New here- my story crushedman: Hi all-
I found this group a few days and it has been comforting to know that others are going through the same thing that I am. I was not married or even engaged. However, I absolutely planned on becoming engaged within the next few months. Instead, my soon to be fiance became very distant (almost overnight) and then basically disappeared. We had a fight that she considers the official 'breakup' (although she never actually broke up with me) and then she avoided me. When I did reach her she blamed EVERYTHING on me- said it was my fault, and said that I blew it for some mistakes that I had made. I found out later that she decided to pursue a relationship with her new 22 year old roommate. I am absolutely crushed.
Why do people do the things they do? Why do people react with anger when they want to break up with people? I cannot stand myself for missing her. I've since lost my job, my car (accident), and my home. My life is such a mess. If anyone has a kind word, I'm listening.
Re: New here- my story OnceAgain: Oh, darling, I know the feeling. Everything is crashing in around you. She could care less. And you are wondering when you'll feel normal/good again...
And as cliche as it sounds, "this too shall pass". If she really didn't appreciate you, then you are better off. Another cliche, but it's true. There are soooo many people in this world, so many chances to be happy.
Just remember that....
Re: New here- my story crushedman: How do you people handle this pain? Married, 10, 15, 20 years and then it's gone. I can't even handle being left by a girl that I wasn't even engaged to. It's amazing to me- can you get up for work and function normally? God bless you if you can. I can't work. I can't sleep. I can't function.
What is life, anyway? I used to believe there was a pattern or a purpose. People make mistakes, but they are basically good. There is a kharma. If you work hard and long enough, you will be rewarded. My heart will not lead me astray. Vulnerability was a good thing.
Now I question everything that I thought was real.
There are absolutely no guarantees. Is there meaning?
I swear to God I would rather anything happen to me then what happened.
Re: New here- my story Discarded: Married 10 years, 3 wonderful children, wife cheated (long story and culmination of facts here over several months, several different men) we seperated, and finally divorced. I recently remarried and am loving life.
It is a very painful process, sometimes the pain was almost unbearable. When i thought it was unbearable the pain would increase 10 fold and I would suffer through that, for it to get even worse. Eventually it started easing off and I started living a new life with my 3 children.

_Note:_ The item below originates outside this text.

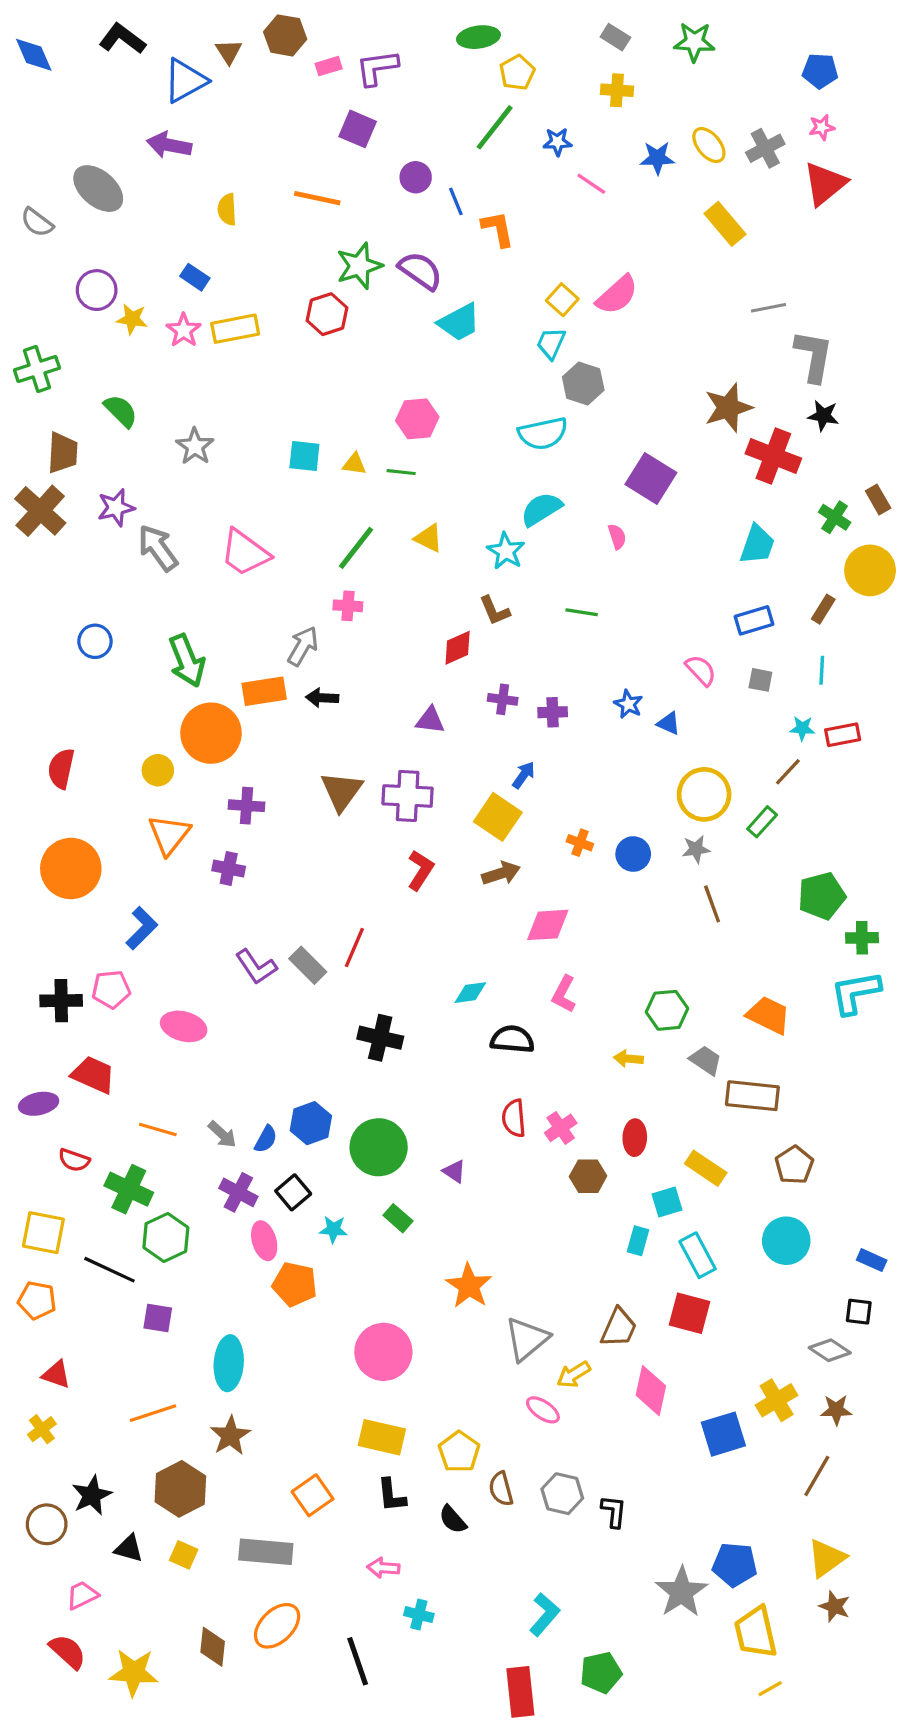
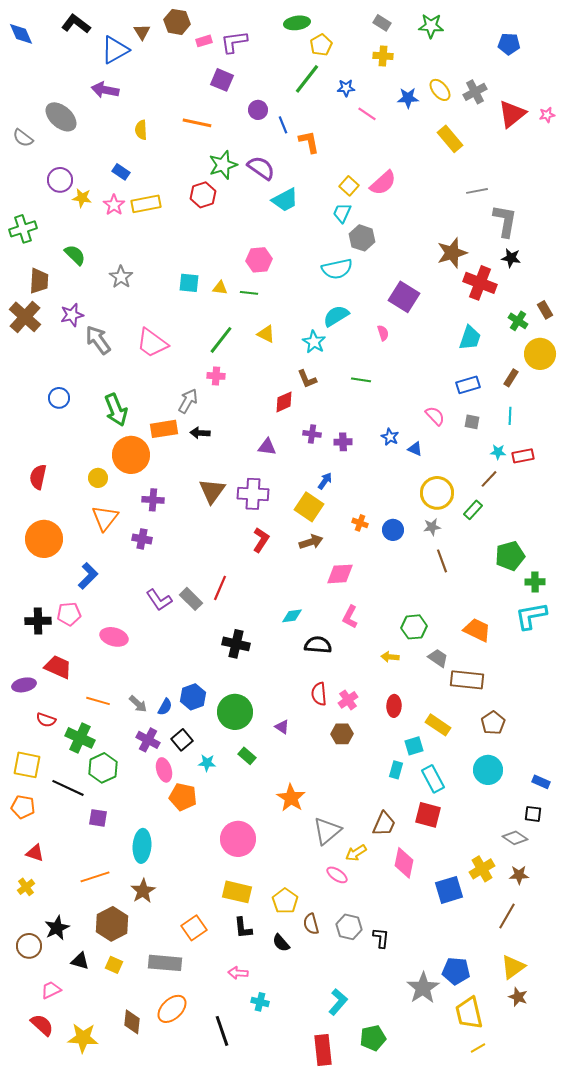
pink star: (822, 127) -> (547, 115), moved
brown hexagon: (588, 1176) -> (342, 734), moved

The tearing apart of your life, dreams, and ambitions is extremely painful. You will life through it, learn from it, grow from it, and come out the other side a better and stronger person.
You go to work and do the best job you can because you have to. You sleep when you can (dang hard to do and usually you are near exhaustion before you get a catnap). You function because you have to function. Wallowing in your pain, guilt (whether real or perceived), and agony is just no way to live life. Start getting out and doing things with friends, family, or just by yourself. It's hard to do at first as you really don't want to, but it will help you tremendously as it diverts your thoughts some at first. Eventually you will realize that you can move forward with your life and will be excited by what your new life has to offer.
Discarded
Re: New here- my story manda: This may help: You are grieving over this relationship now. She is not. She probably will, later. But you'll be better then.
Get it all out now. Cry. Vent. Post here. It helps even though it is painful. It really is like being at the bottom of a black hole.
It is very hard. I was married 15 years-almost half my life. I still think the garage doors are going to sound at exactly the same time each day--I listen for them, as if he is coming home from work.
But reading posts here, and seeing that people are a little better at different stages helps a lot. It is an education in human emotions. Sometimes I see people slip back and have bad days, but when they are further along, they recover faster than at the beginning. You are at the beginning. Let the feelings flood you for a little while so that your climb out will not keep throwing back down to the bottom of the black hole.
Sorry for rambling on and on and using crazy analogies.